Computer games are widespread nowadays and enjoyed by people of all ages. But when it comes to kids, playing these games can be more than just fun, it is a way for them to develop important skills and build emotional intelligence. Facial expressions and sounds that kids produce during gameplay reflect their feelings, thoughts, and moods. In this paper, we propose a novel framework that integrates a fuzzy approach for the recognition of emotions through the analysis of audio and video data. Our focus lies within the specific context of computer games tailored for children, aiming to enhance their overall user experience. We use the FER dataset to detect facial emotions in video frames recorded from the screen during the game. For the audio emotion recognition of sounds a kid produces during the game, we use CREMA-D, TESS, RAVDESS, and Savee datasets.
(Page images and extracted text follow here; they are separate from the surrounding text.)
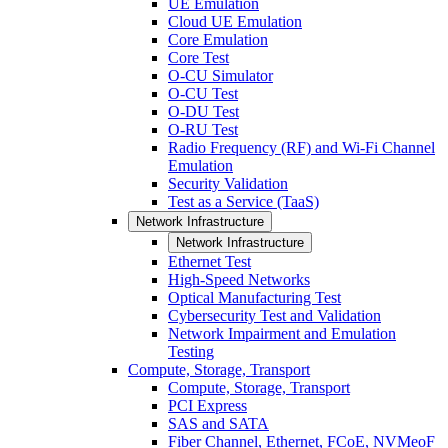
UE Emulation
Cloud UE Emulation
Core Emulation
Core Test
O-CU Simulator
O-CU Test
O-DU Test
O-RU Test
Radio Frequency (RF) and Wi-Fi Channel
Emulation
Security Validation
Test as a Service (TaaS)
Network Infrastructure
Network Infrastructure
Ethernet Test
High-Speed Networks
Optical Manufacturing Test
Cybersecurity Test and Validation
Network Impairment and Emulation
Testing
Compute, Storage, Transport
Compute, Storage, Transport
PCI Express
SAS and SATA
Fiber Channel, Ethernet, FCoE, NVMeoF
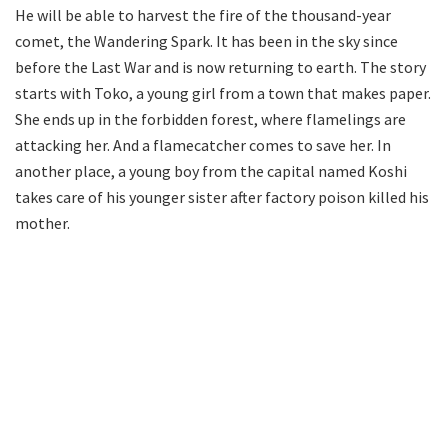
He will be able to harvest the fire of the thousand-year
comet, the Wandering Spark. It has been in the sky since
before the Last War and is now returning to earth. The story
starts with Toko, a young girl from a town that makes paper.
She ends up in the forbidden forest, where flamelings are
attacking her. And a flamecatcher comes to save her. In
another place, a young boy from the capital named Koshi
takes care of his younger sister after factory poison killed his
mother.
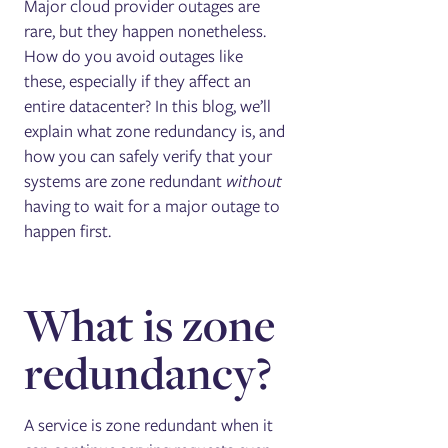
Major cloud provider outages are
rare, but they happen nonetheless.
How do you avoid outages like
these, especially if they affect an
entire datacenter? In this blog, we’ll
explain what zone redundancy is, and
how you can safely verify that your
systems are zone redundant
without
having to wait for a major outage to
happen first.
What is zone
redundancy?
A service is zone redundant when it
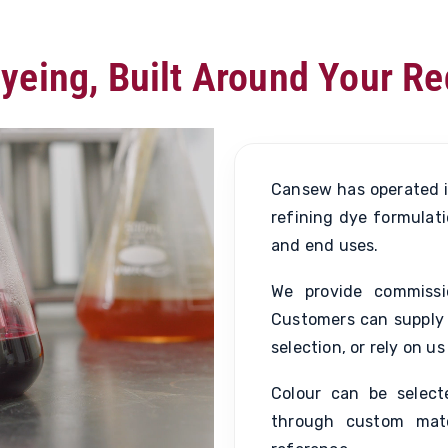
yeing, Built Around Your R
Cansew has operated i
refining dye formulati
and end uses.
We provide commissi
Customers can supply 
selection, or rely on 
Colour can be selec
through custom mat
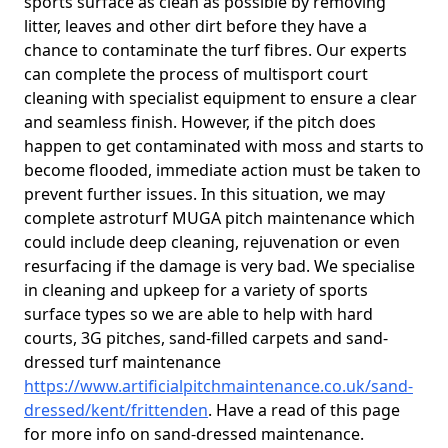
sports surface as clean as possible by removing
litter, leaves and other dirt before they have a
chance to contaminate the turf fibres. Our experts
can complete the process of multisport court
cleaning with specialist equipment to ensure a clear
and seamless finish. However, if the pitch does
happen to get contaminated with moss and starts to
become flooded, immediate action must be taken to
prevent further issues. In this situation, we may
complete astroturf MUGA pitch maintenance which
could include deep cleaning, rejuvenation or even
resurfacing if the damage is very bad. We specialise
in cleaning and upkeep for a variety of sports
surface types so we are able to help with hard
courts, 3G pitches, sand-filled carpets and sand-
dressed turf maintenance
https://www.artificialpitchmaintenance.co.uk/sand-
dressed/kent/frittenden
. Have a read of this page
for more info on sand-dressed maintenance.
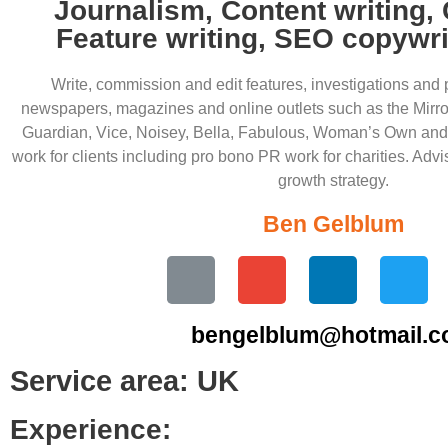
Journalism, Content writing,
Feature writing, SEO copywri
Write, commission and edit features, investigations and 
newspapers, magazines and online outlets such as the Mirr
Guardian, Vice, Noisey, Bella, Fabulous, Woman’s Own and
work for clients including pro bono PR work for charities. Advi
growth strategy.
Ben Gelblum
bengelblum@hotmail.
Service area: UK
Experience:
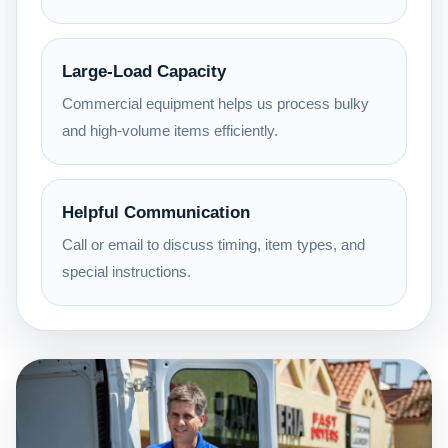
Large-Load Capacity
Commercial equipment helps us process bulky
and high-volume items efficiently.
Helpful Communication
Call or email to discuss timing, item types, and
special instructions.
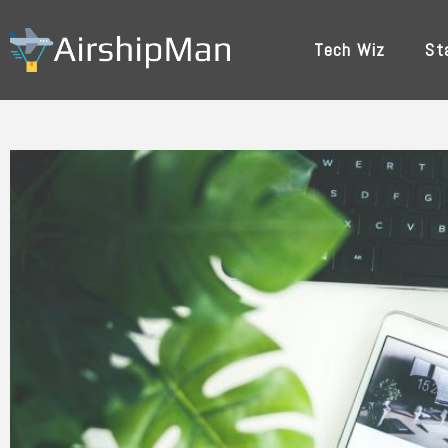
Skip
to
Tech Wiz
St
content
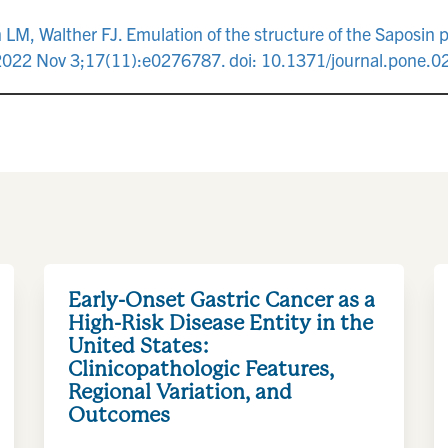
M, Walther FJ. Emulation of the structure of the Saposin pr
e. 2022 Nov 3;17(11):e0276787. doi: 10.1371/journal.pone
Early-Onset Gastric Cancer as a
High-Risk Disease Entity in the
United States:
Clinicopathologic Features,
Regional Variation, and
Outcomes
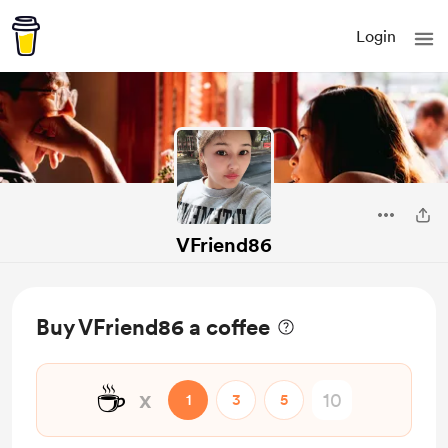
Login
VFriend86
Buy VFriend86 a coffee
☕
x
1
3
5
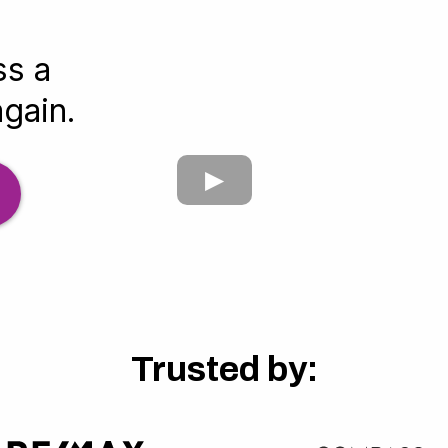
ss a
again.
Trusted by:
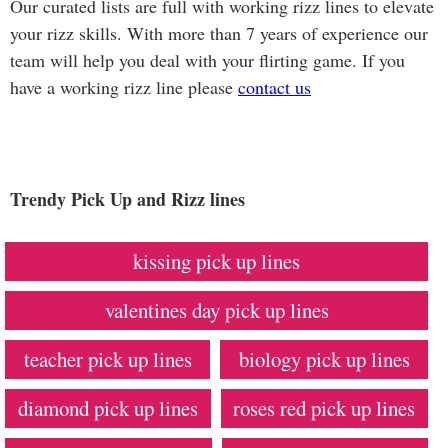
Our curated lists are full with working rizz lines to elevate
your rizz skills. With more than 7 years of experience our
team will help you deal with your flirting game. If you
have a working rizz line please
contact us
Trendy Pick Up and Rizz lines
kissing pick up lines
valentines day pick up lines
teacher pick up lines
biology pick up lines
diamond pick up lines
roses red pick up lines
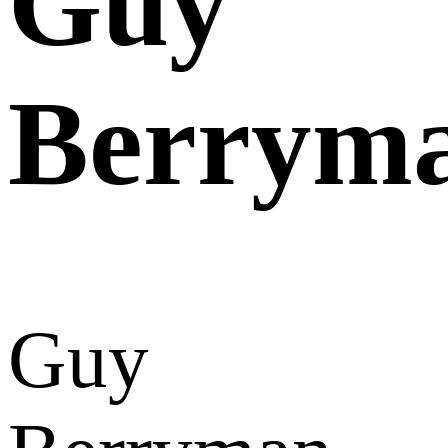
Guy
Berrym
Guy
Next, a fuzzy inference system is used for the fusion of results. Besides this, our system can detect emotion stability and emotion diversity during gameplay, which, together with prevailing emotion report, can serve as valuable information for parents worrying about the effect of certain games on their kids. The proposed approach has shown promising results in the preliminary experiments we conducted, involving 3 different video games, namely fighting, racing, and logic games, and providing emotion-tracking results for kids in each game. Our study can contribute to the advancement of child-oriented game development, which is not only engaging but also accounts for children's cognitive and emotional states.